Norwegians' seafood consumption falls by 1 percent a year

The decrease in the amount of seafood bought in is therefore only the latest development in a long-term trend.

  • Over the past 10 years, seafood consumption has fallen on average by 1 percent a year
  • In total, consumption has decreased by 8 percent compared to 2014
  • From 2022 to 2023, we can see that it has fallen by 1.5 percent

This fall in seafood consumption corresponds to Norwegians eating 3 kg less fish per year than they did just 10 years ago.

This negative trend is exactly at odds with recommendations from the health authorities regarding the consumption of seafood.

"We know that seafood is an important part of the diet, and that most Norwegians could benefit from eating more of it. The existing dietary advice from the Directorate of Health states that you should eat fish for dinner two to three times a week. And the new dietary guidelines that have now been proposed also state that fish and seafood are important sources of protein", says Gundersen.

Fresh seafood is rising in price and frozen seafood is increasing in popularity

It is perhaps not unexpected that it is fresh seafood that declines the most due to increased prices. Natural, fresh seafood is the category where the average price has increased the most, by as much as 15 per cent in a year. Therefore, we can also see that an increased preference for frozen seafood has developed, at the expense of purchasing fresh fish.
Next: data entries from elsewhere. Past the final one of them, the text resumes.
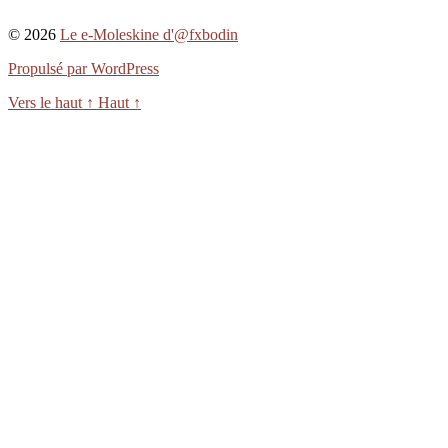
© 2026
Le e-Moleskine d'@fxbodin
Propulsé par WordPress
Vers le haut
↑
Haut
↑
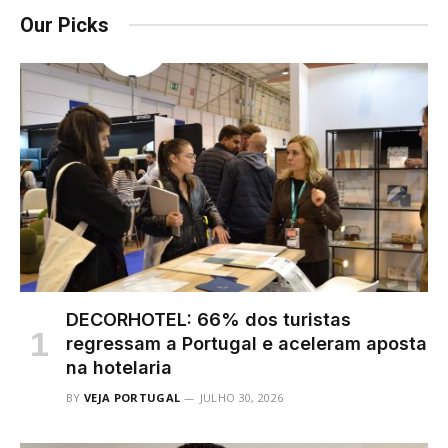
Our Picks
DECORHOTEL: 66% dos turistas
regressam a Portugal e aceleram aposta
na hotelaria
BY
VEJA PORTUGAL
JULHO 30, 2026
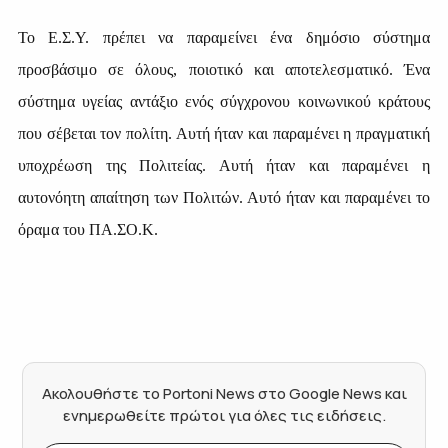
Το Ε.Σ.Υ. πρέπει να παραμείνει ένα δημόσιο σύστημα
προσβάσιμο σε όλους, ποιοτικό και αποτελεσματικό. Ένα
σύστημα υγείας αντάξιο ενός σύγχρονου κοινωνικού κράτους
που σέβεται τον πολίτη. Αυτή ήταν και παραμένει η πραγματική
υποχρέωση της Πολιτείας. Αυτή ήταν και παραμένει η
αυτονόητη απαίτηση των Πολιτών. Αυτό ήταν και παραμένει το
όραμα του ΠΑ.ΣΟ.Κ.
Ακολουθήστε το Portoni News στο Google News και
ενημερωθείτε πρώτοι για όλες τις ειδήσεις.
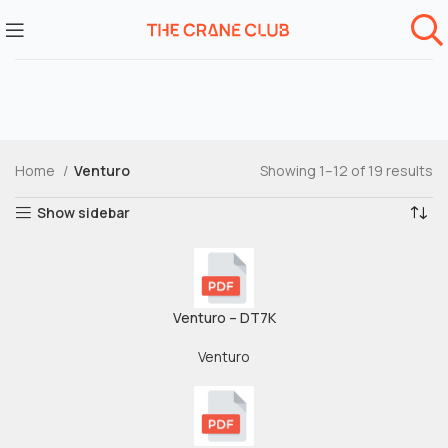
Home
Venturo
Showing 1–12 of 19 results
Show sidebar
Venturo – DT7K
Venturo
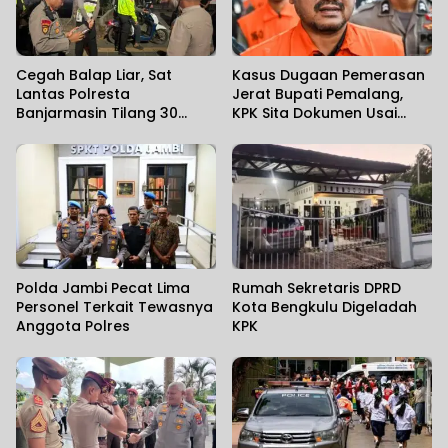
Cegah Balap Liar, Sat
Kasus Dugaan Pemerasan
Lantas Polresta
Jerat Bupati Pemalang,
Banjarmasin Tilang 30
KPK Sita Dokumen Usai
Pengendara
Geledah 15 Lokasi di Empat
Wilayah
Polda Jambi Pecat Lima
Rumah Sekretaris DPRD
Personel Terkait Tewasnya
Kota Bengkulu Digeladah
Anggota Polres
KPK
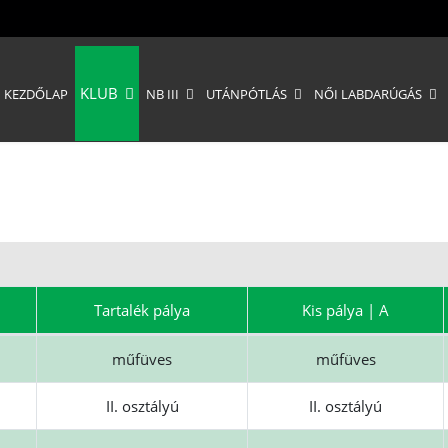
KLUB
KEZDŐLAP
NB III
UTÁNPÓTLÁS
NŐI LABDARÚGÁS
Tartalék pálya
Kis pálya | A
műfüves
műfüves
II. osztályú
II. osztályú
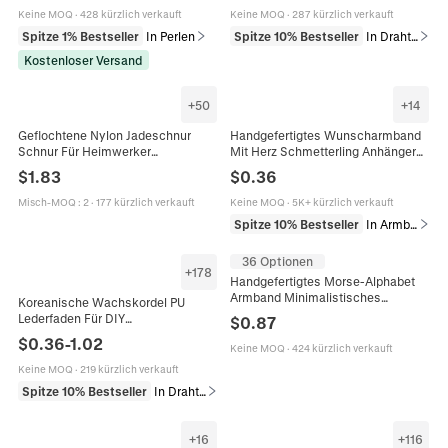
Zubehör
Keine MOQ
·
428 kürzlich verkauft
Keine MOQ
·
287 kürzlich verkauft
Spitze 1% Bestseller
In Perlen
Spitze 10% Bestseller
In Draht & Kordel
Kostenloser Versand
+
50
+
14
Geflochtene Nylon Jadeschnur
Handgefertigtes Wunscharmband
Schnur Für Heimwerker
Mit Herz Schmetterling Anhänger
Schmuckherstellung Armband
Kupfer Verstellbare Gewachste
$
1.83
$
0.36
Halskette Bastelbedarf
Kordel Geschenk Für Frauen
Misch-MOQ
:
2
·
177 kürzlich verkauft
Keine MOQ
·
5K+ kürzlich verkauft
Spitze 10% Bestseller
In Armbänder
36 Optionen
+
178
Handgefertigtes Morse-Alphabet
Armband Minimalistisches
Koreanische Wachskordel PU
Kupferperlen Verstellbares
Lederfaden Für DIY
$
0.87
Seilarmband Damen Herren
Schmuckherstellung Halskette
$
0.36
-
1.02
Schmuck Geschenk
Keine MOQ
·
424 kürzlich verkauft
Armband Weben Handgefertigte
Schnur Mehrere Farben
Keine MOQ
·
219 kürzlich verkauft
Spitze 10% Bestseller
In Draht & Kordel
+
16
+
116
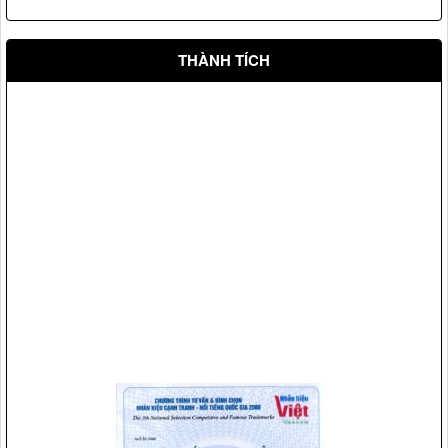
THÀNH TÍCH
Vệ sỹ Võ Đường Ngọc Hòa bảo vệ Đ/c phó chủ tịch nước
Nguyễn Thị Doan(2007)
Vệ sỹ Võ Đường Ngọc Hòa bảo vệ Đ/c nguyên phó chủ
tịch nước Nguyễn Thị Bình(2008)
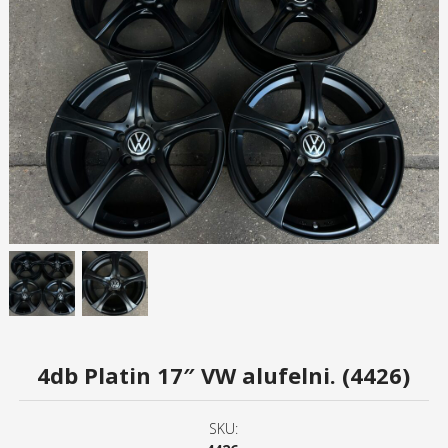
4db Platin 17″ VW alufelni. (4426)
SKU:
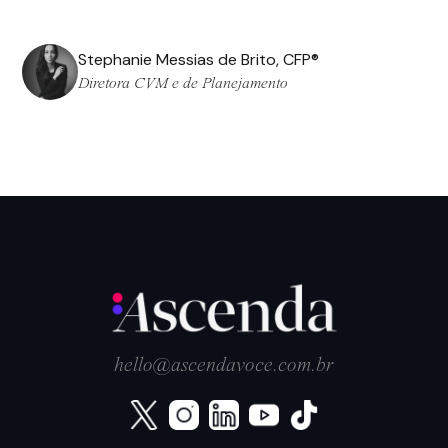
Stephanie Messias de Brito, CFP®
Diretora CVM e de Planejamento
hello@ascendavoce.com.br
At the same time, processed fresh seafood has seen a marginal increase, and frozen processed seafood has decreased somewhat. Frozen seafood has also increased in price, but from an initially lower price point. Processed fresh products are those that have increased the least in price.

Prawns do well in the grocery sector. Photo: Norwegian Seafood Council

We mostly eat salmon, cod and shrimp

Of all seafood species, it is salmon, cod and prawns that are eaten the most. In addition, Norwegians eat a lot of seafood products with a mixed species content. Together, these four "species", including the mixed species category, account for almost 60 percent of all seafood purchased in 2023.

The fish food is mainly purchased for groceries but is also increasing within large households. Salmon and cod are in decline both within grocery and large households in 2023, while prawns are doing well in grocery.

Fish and shellfish: 19 percent of store-bought proteins

Compared to other protein sources, fish and shellfish make up a total of 19 percent of all proteins we buy in stores.

"We are not unhappy with owning 19 percent of protein sales - but it is clear that we still have a lot to do here. Based on new figures from Ipsos, we also see that particularly young Norwegians are becoming more and more concerned with proteins in particular. Seafood, which is densely packed with nutrients, therefore has great potential", notes Gundersen.

About the report

Flesland Market information uses turnover figures from wholesalers and suppliers, and in this way, we can estimate how much seafood is consumed in Norway.

These figures provide an overview of the total amount of seafood sold to shops, restaurants, and large households, measured in product weight. The data from this report says nothing about wastage, or about fish that are not eaten for various reasons. This means that the consumption figures will be lower than estimated.